During the six year period herd and farm size for the South West farms gradually increased with around 16% of farms buying land. About two-thirds of the farms invested in buildings and most bought some machinery. 60%  made re-investments greater than depreciation, ;leaving the remainder of the sample investing less than the calculated machinery depreciation charge over the same period meaning their equipment asset value will have declined. There are many reasons for this including:

• Inability to afford reinvestment in the business for the future, which may require a radical restructuring, including ceasing milk production to protect the long term viability of the farming business

• A reserve of funds is being generated to make a large investment in the future

• A strategic disinvestment has been undertaken with the view to ceasing dairy farming

A look at performance by farm tenure showed mainly tenanted farms had higher cow numbers with higher milk yields more leading to higher FBIs and more cash. Net investment in machinery/equipment was similar to the mixed tenure farms and as would be expected, little investment or capital appreciation in land or woodland occurred on these farms. The generally higher performance of mainly tenanted farms suggests a greater focus on how capital in the business is used.

Likewise, fewer opportunities for diversification within the tenanted sector has encouraged a complete management and investment focus on the core dairy business leading to its long term sustainability.

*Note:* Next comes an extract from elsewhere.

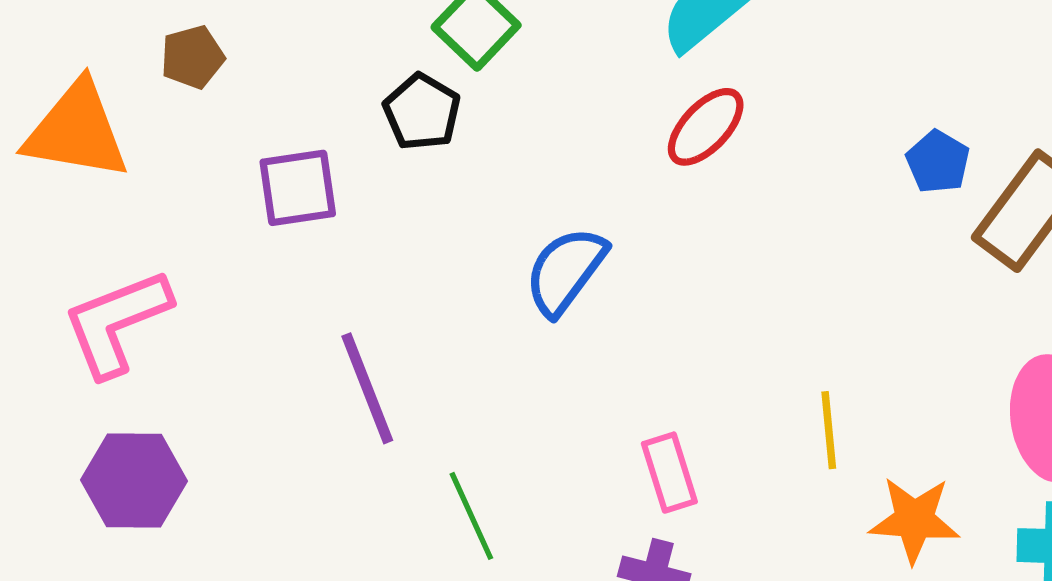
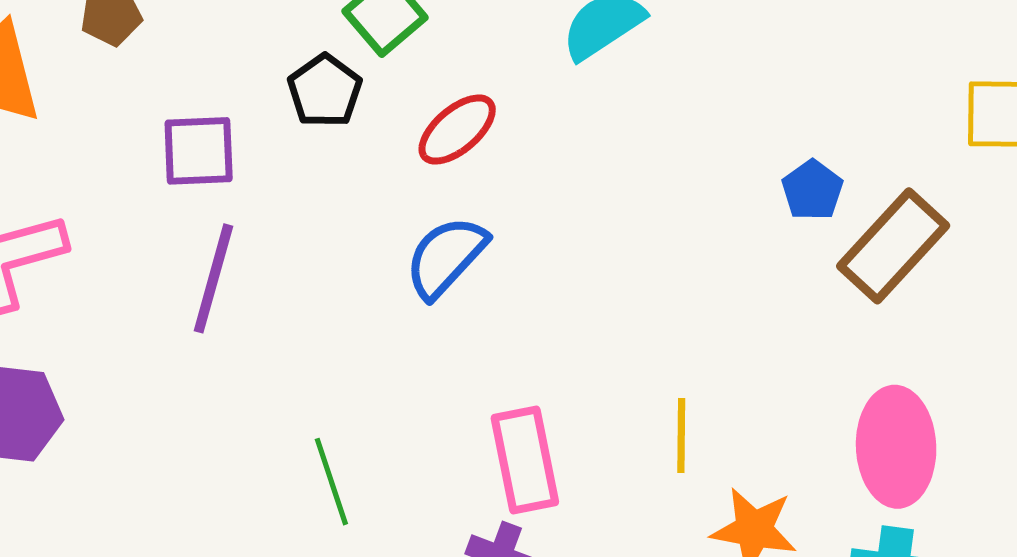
red ellipse: (706, 127) -> (457, 130), moved
purple line: (367, 388) -> (213, 278), moved, turned 31
pink rectangle: (669, 473) -> (525, 460), size x1.4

Looking forward - where farms may have resource constraints which limit or prevent expansion alternative forms of tenure or collaboration should not be discounted. For example the amalgamation of smaller herds in a locality might offer the opportunity to concentrate a larger milking herd in one place.

This could enable more effective investment in buildings, equipment, new technology and innovations, and an increase in economies of scale, as well as presenting the opportunity to locate and manage herd replacements and forage production away from the milking cows. Also the redundant buildings could be reused or converted to generate new sources of income to the new collaborated/shared farm business.

Click here to read the research report

*FBI for sole traders and partnerships, represents the financial return to all unpaid labour (farmers and spouses, non-principal partners and directors and their spouses and family workers) and on the capital invested in the farm business, including land and buildings.